The Senate is expected to vote on a rescissions package next week ahead of a July 18 deadline.

Some senators have suggested amendments to eliminate certain spending cuts, including those targeting public media. Alaska Sens. Lisa Murkowski and Dan Sullivan along with Sen. Mike Rounds of South Dakota have said they want the package amended to preserve funding for NPR and PBS stations.
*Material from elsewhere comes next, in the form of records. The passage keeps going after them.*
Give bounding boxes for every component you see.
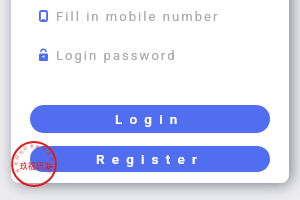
staticText: Register xyxy=(96,151,204,167)
button[interactable]: Fill in mobile number xyxy=(39,4,220,28)
staticText: Login xyxy=(115,111,185,127)
staticText: Login password xyxy=(56,48,177,63)
button[interactable]: Register xyxy=(30,146,270,172)
button[interactable]: Login password xyxy=(39,43,177,67)
staticText: Fill in mobile number xyxy=(56,9,220,24)
button[interactable]: Login xyxy=(30,105,270,133)
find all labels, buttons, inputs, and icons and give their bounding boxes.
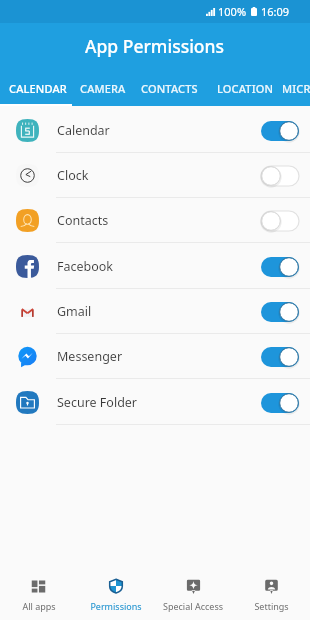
button[interactable]: Facebook: [0, 244, 310, 289]
button[interactable]: Special Access: [154, 560, 232, 620]
staticText: CALENDAR: [9, 81, 67, 96]
button[interactable]: Permissions: [77, 560, 154, 620]
staticText: MICROPHONE: [282, 81, 310, 96]
staticText: Messenger: [57, 348, 123, 365]
button[interactable]: CAMERA: [76, 77, 130, 106]
button[interactable]: Calendar: [0, 108, 310, 153]
other: Permissions: [109, 579, 123, 593]
staticText: Special Access: [163, 600, 223, 612]
button[interactable]: Secure Folder: [0, 380, 310, 425]
staticText: Calendar: [57, 122, 110, 139]
button[interactable]: CALENDAR: [0, 77, 76, 106]
staticText: App Permissions: [85, 34, 225, 58]
button[interactable]: Gmail: [0, 289, 310, 334]
staticText: 16:09: [261, 4, 290, 19]
staticText: CAMERA: [80, 81, 126, 96]
button[interactable]: [261, 393, 299, 413]
other: Special Access: [186, 579, 201, 594]
button[interactable]: MICROPHONE: [282, 77, 310, 106]
button[interactable]: CONTACTS: [130, 77, 208, 106]
button[interactable]: [261, 257, 299, 277]
staticText: Contacts: [57, 212, 109, 229]
staticText: Clock: [57, 167, 89, 184]
button[interactable]: [261, 166, 299, 186]
button[interactable]: LOCATION: [208, 77, 282, 106]
button[interactable]: Messenger: [0, 334, 310, 379]
button[interactable]: Clock: [0, 153, 310, 198]
button[interactable]: [261, 211, 299, 231]
staticText: LOCATION: [217, 81, 274, 96]
staticText: Gmail: [57, 303, 92, 320]
other: Settings: [264, 579, 279, 594]
staticText: CONTACTS: [141, 81, 198, 96]
button[interactable]: Settings: [232, 560, 310, 620]
staticText: Facebook: [57, 258, 114, 275]
staticText: Settings: [254, 600, 289, 612]
button[interactable]: [261, 121, 299, 141]
other: All apps: [31, 579, 46, 594]
button[interactable]: Contacts: [0, 198, 310, 243]
button[interactable]: [261, 347, 299, 367]
button[interactable]: [261, 302, 299, 322]
button[interactable]: All apps: [0, 560, 77, 620]
staticText: 100%: [218, 4, 247, 19]
staticText: All apps: [22, 600, 56, 612]
staticText: Secure Folder: [57, 394, 138, 411]
staticText: Permissions: [90, 600, 142, 612]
Collins has expressed disapproval of cuts to global AIDS prevention funding and other health programs. She spoke at the Senate GOP’s conference meeting on Wednesday as the party discussed possible tweaks to the package.

Republicans can only afford to lose support from three senators before relying on Vice President JD Vance to cast a tie-breaking vote on the bill.

Any amendments made by the Senate will need to be approved by the House again before July 18 or else Congress would be required to spend money appropriated to the targeted programs.